Cryptocurrencies are often seen as a great way to get rich quick, or poor quicker. To be honest, if I wanted to lose a shed load of money, I’d much rather nip down the bookies and put it all on Tripod Lad to win the 3:30 at Kempton Park. Whilst it might fall at the first fence, at least I would have some idea about the mechanics preventing it reaching the winning post. However, my approach to losing money is looking increasingly old school. It appears that there’s nobody left on the planet who doesn’t know somebody holding a fraction of a bitcoin in the hope that it will miraculously increase in value enough to put their grandkids through university.
So, how worrying is the rise of the derivatives on cryptocurrencies? Well, we’ve certainly seen extreme volatility in this asset class, commonly attributed to investor behaviours of herding and regret-aversion. Does this create systemic risk? Well, it’s tempting to believe this asset class isn’t mature enough yet to represent a risk to the entire financial system. However, the launch of exchange traded derivatives on cryptocurrencies has led to involvement of increasing numbers of systemically important financial institutions in this asset class. The CFTC Chairman J. Christopher Giancarlo has warned whilst cryptocurrency derivatives are a relatively small market in terms of systemic risk, it is one that the CFTC needs to watch carefully.
So, we hope this is a development the EEA regulators are also watching carefully. Surely this is one of the good things about EMIR trade reporting – ESMA and other EEA regulators will have had 6 years of analysing cryptocurrency derivatives to assess whether they could have the potential to grow and become a new threat to financial stability. Or have they? Possibly not, as there is a great deal of confusion in the industry as to whether cryptocurrency derivative instruments are actually reportable at all under EMIR. Whilst some firms have decided to trade report them to trade repositories, others have not. The confusion stems from the definition of reportable derivatives. EMIR takes this definition from MiFID and the FCA has explained that whilst cryptocurrency derivatives are “capable” of being financial instruments under MiFID II, it does not consider cryptocurrencies to be currencies or commodities under MiFID II. This is unfortunate as it leaves firms with the added dilemma that if these derivatives are EMIR trade reportable, exactly how should they be reported. Those firms that have chosen to report have taken the decision to report as commodity derivatives; mainly because the ESMA validation for currency derivatives requires an official ISO currency code and cryptocurrencies do not have one. However, it is debatable whether reporting cryptocurrencies as commodities will deliver much value to the regulators as they will not be recognisable as cryptocurrencies from the report. Maybe the perfect opportunity to address this issue would have been through the fundamental changes to the reporting technical standards implemented in October 2017.
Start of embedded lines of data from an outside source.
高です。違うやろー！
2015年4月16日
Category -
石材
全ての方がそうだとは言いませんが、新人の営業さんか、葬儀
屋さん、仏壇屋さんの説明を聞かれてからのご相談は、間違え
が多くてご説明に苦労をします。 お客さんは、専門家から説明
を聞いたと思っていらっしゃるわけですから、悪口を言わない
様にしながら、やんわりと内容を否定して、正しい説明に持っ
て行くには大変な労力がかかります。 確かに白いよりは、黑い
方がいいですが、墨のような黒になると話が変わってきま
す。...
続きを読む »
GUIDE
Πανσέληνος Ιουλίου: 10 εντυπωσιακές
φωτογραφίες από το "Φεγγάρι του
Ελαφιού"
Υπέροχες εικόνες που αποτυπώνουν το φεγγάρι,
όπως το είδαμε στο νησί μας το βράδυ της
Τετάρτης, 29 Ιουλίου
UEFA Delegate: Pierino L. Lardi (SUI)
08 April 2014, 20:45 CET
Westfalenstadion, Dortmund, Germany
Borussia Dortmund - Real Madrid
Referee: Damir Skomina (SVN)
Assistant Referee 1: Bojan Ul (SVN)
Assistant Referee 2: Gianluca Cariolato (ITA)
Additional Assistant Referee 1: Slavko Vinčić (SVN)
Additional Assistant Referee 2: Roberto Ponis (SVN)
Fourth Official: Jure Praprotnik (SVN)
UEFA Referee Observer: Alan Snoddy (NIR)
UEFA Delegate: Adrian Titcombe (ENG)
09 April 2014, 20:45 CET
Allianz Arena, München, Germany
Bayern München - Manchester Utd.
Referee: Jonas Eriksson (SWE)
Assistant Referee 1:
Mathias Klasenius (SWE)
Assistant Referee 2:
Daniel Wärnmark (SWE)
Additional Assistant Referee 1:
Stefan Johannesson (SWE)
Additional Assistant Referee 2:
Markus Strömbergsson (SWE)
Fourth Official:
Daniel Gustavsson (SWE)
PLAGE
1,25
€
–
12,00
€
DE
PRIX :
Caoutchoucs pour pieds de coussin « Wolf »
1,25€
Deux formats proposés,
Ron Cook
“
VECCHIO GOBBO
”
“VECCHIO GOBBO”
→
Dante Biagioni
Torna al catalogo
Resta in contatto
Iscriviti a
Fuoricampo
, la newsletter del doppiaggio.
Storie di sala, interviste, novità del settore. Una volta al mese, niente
The reporting of cryptocurrency derivatives may be one of the “known unknowns” in EMIR reporting. However, there are many known reporting errors in EMIR trade reporting that make it through the ESMA validation scheme. Just because a trade repository has accepted a report doesn’t mean it is error free. Some firms consider EMIR trade reporting to be a “fire and forget” reporting regime apparently forgetting the obligation for “complete and accurate” reporting so long as “T+1” is achieved. However, ESMA’s 2017 Annual Report and 2018 Work Programme makes it abundantly clear that the quality of data reported to TRs is not good enough and needs to be improved.